- Given records -
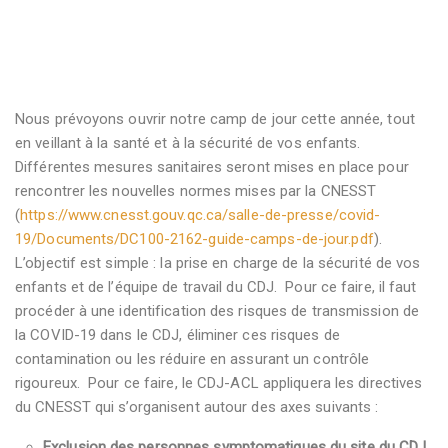
Nous prévoyons ouvrir notre camp de jour cette année, tout
en veillant à la santé et à la sécurité de vos enfants.
Différentes mesures sanitaires seront mises en place pour
rencontrer les nouvelles normes mises par la CNESST
(
https://www.cnesst.gouv.qc.ca/salle-de-presse/covid-
19/Documents/DC100-2162-guide-camps-de-jour.pdf
).
L’objectif est simple : la prise en charge de la sécurité de vos
enfants et de l’équipe de travail du CDJ. Pour ce faire, il faut
procéder à une identification des risques de transmission de
la COVID-19 dans le CDJ, éliminer ces risques de
contamination ou les réduire en assurant un contrôle
rigoureux. Pour ce faire, le CDJ-ACL appliquera les directives
du CNESST qui s’organisent autour des axes suivants :
Exclusion des personnes symptomatiques du site du CDJ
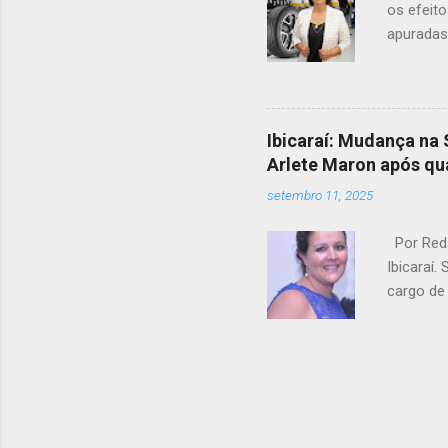
os efeit
apuradas
destinado
sido pag
valor de
ingresso
Ibicaraí: Mudança na 
atual ad
Arlete Maron após qu
“restos a
setembro 11, 2025
não estar
confirmad
Por Reda
Ibicaraí
cargo de 
meses. D
orçament
No entant
com o vi
a enferme
de dar co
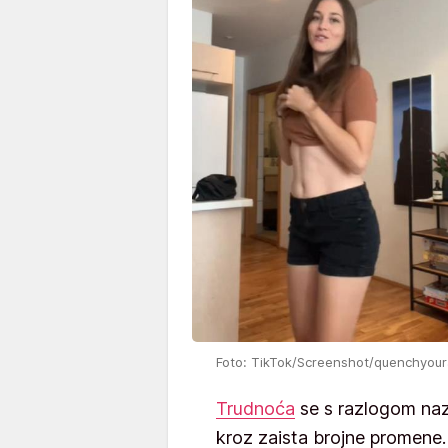
Foto: TikTok/Screenshot/quenchyou
Trudnoća
se s razlogom nazi
kroz zaista brojne promene.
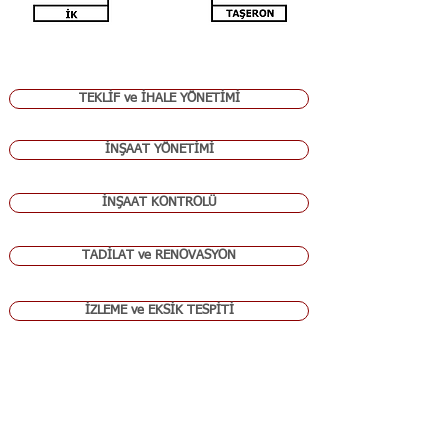
TEKLİF ve İHALE YÖNETİMİ
İNŞAAT YÖNETİMİ
İNŞAAT KONTROLÜ
TADİLAT ve RENOVASYON
İZLEME ve EKSİK TESPİTİ
TEKNİK OFİS
DİZAYN OFİS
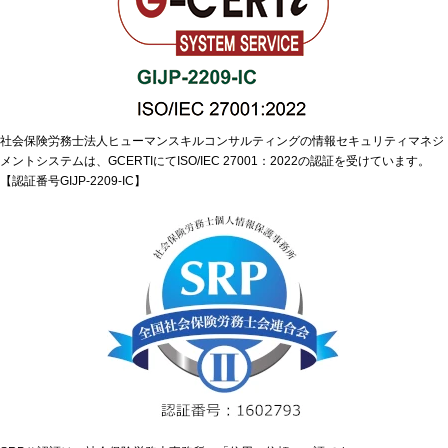
社会保険労務士法人ヒューマンスキルコンサルティングの情報セキュリティマネジ
メントシステムは、GCERTIにてISO/IEC 27001：2022の認証を受けています。
【認証番号GIJP-2209-IC】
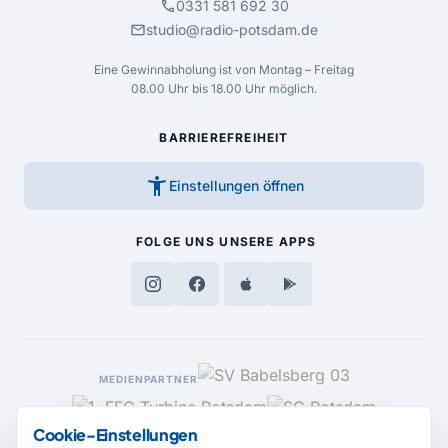
call
0331 581 692 30
mail
studio@radio-potsdam.de
Eine Gewinnabholung ist von Montag – Freitag
08.00 Uhr bis 18.00 Uhr möglich.
BARRIEREFREIHEIT
accessibility_new
Einstellungen öffnen
FOLGE UNS
UNSERE APPS
MEDIENPARTNER
Cookie-Einstellungen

- Required action -
Leave out the pictures and give the listing above again exactly.

- Result for this exercise -
Nous prévoyons ouvrir notre camp de jour cette année, tout
en veillant à la santé et à la sécurité de vos enfants.
Différentes mesures sanitaires seront mises en place pour
rencontrer les nouvelles normes mises par la CNESST
(
https://www.cnesst.gouv.qc.ca/salle-de-presse/covid-
19/Documents/DC100-2162-guide-camps-de-jour.pdf
).
L’objectif est simple : la prise en charge de la sécurité de vos
enfants et de l’équipe de travail du CDJ. Pour ce faire, il faut
procéder à une identification des risques de transmission de
la COVID-19 dans le CDJ, éliminer ces risques de
contamination ou les réduire en assurant un contrôle
rigoureux. Pour ce faire, le CDJ-ACL appliquera les directives
du CNESST qui s’organisent autour des axes suivants :
Exclusion des personnes symptomatiques du site du CDJ
os efeit
apuradas
destinado
sido pag
valor de
ingresso
Ibicaraí: Mudança na 
atual ad
Arlete Maron após qu
“restos a
setembro 11, 2025
não estar
confirmad
Por Reda
Ibicaraí
cargo de 
meses. D
orçament
No entant
com o vi
a enferme
de dar co
Foto: TikTok/Screenshot/quenchyou
Trudnoća
se s razlogom nazi
kroz zaista brojne promene.
TEKLİF ve İHALE YÖNETİMİ
İNŞAAT YÖNETİMİ
İNŞAAT KONTROLÜ
TADİLAT ve RENOVASYON
İZLEME ve EKSİK TESPİTİ
TEKNİK OFİS
DİZAYN OFİS
社会保険労務士法人ヒューマンスキルコンサルティングの情報セキュリティマネジ
メントシステムは、GCERTIにてISO/IEC 27001：2022の認証を受けています。
【認証番号GIJP-2209-IC】
call
0331 581 692 30
mail
studio@radio-potsdam.de
Eine Gewinnabholung ist von Montag – Freitag
08.00 Uhr bis 18.00 Uhr möglich.
BARRIEREFREIHEIT
accessibility_new
Einstellungen öffnen
FOLGE UNS
UNSERE APPS
MEDIENPARTNER
Cookie-Einstellungen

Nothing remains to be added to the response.